## Your assignment
Task for the records below: please copy exactly, and only, the lines from the one containing "Annotate this image: element" to the last line, both included, leaving out the pictures.

## Input data
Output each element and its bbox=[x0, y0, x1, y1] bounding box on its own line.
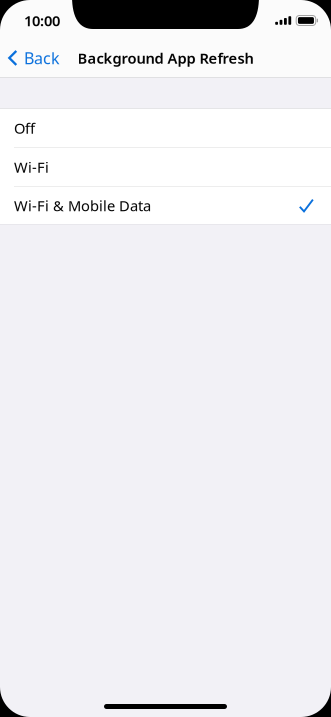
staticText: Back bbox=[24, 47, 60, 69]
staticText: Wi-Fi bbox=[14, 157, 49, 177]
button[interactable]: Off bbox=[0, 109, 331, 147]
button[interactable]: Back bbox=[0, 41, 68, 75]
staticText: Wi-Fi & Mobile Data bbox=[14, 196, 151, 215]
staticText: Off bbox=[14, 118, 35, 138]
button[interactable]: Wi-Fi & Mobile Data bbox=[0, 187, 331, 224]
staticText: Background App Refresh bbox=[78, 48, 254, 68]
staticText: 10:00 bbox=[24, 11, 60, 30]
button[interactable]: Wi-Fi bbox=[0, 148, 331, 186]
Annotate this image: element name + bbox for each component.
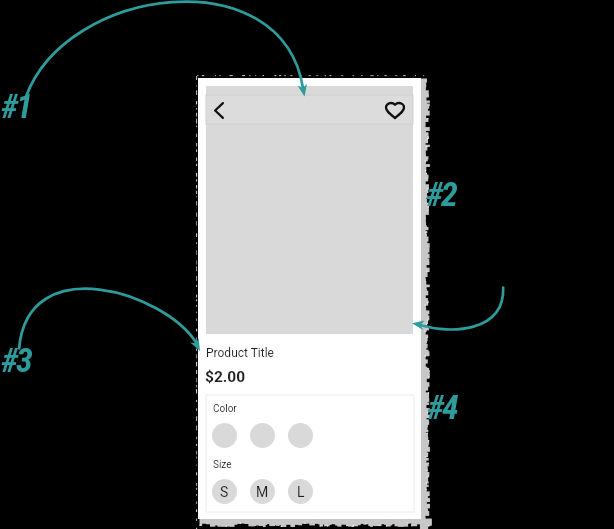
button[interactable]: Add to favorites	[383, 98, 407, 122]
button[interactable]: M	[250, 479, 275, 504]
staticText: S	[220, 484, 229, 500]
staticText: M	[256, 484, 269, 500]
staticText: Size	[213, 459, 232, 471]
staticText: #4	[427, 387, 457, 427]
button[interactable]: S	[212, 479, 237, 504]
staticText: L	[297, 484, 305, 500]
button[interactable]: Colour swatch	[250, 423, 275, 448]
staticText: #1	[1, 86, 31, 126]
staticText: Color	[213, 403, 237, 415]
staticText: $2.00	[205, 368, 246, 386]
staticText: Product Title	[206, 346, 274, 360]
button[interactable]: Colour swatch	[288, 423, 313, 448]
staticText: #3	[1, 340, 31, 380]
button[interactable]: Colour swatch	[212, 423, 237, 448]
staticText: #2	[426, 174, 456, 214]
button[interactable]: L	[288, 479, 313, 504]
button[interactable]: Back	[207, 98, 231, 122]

## Expected answer
Annotate this image: element name + bbox for each component.
button[interactable]: Add to favorites	[383, 98, 407, 122]
button[interactable]: M	[250, 479, 275, 504]
staticText: S	[220, 484, 229, 500]
staticText: M	[256, 484, 269, 500]
staticText: Size	[213, 459, 232, 471]
staticText: #4	[427, 387, 457, 427]
button[interactable]: S	[212, 479, 237, 504]
staticText: L	[297, 484, 305, 500]
button[interactable]: Colour swatch	[250, 423, 275, 448]
staticText: #1	[1, 86, 31, 126]
staticText: Color	[213, 403, 237, 415]
staticText: $2.00	[205, 368, 246, 386]
staticText: Product Title	[206, 346, 274, 360]
button[interactable]: Colour swatch	[288, 423, 313, 448]
staticText: #3	[1, 340, 31, 380]
button[interactable]: Colour swatch	[212, 423, 237, 448]
staticText: #2	[426, 174, 456, 214]
button[interactable]: L	[288, 479, 313, 504]
button[interactable]: Back	[207, 98, 231, 122]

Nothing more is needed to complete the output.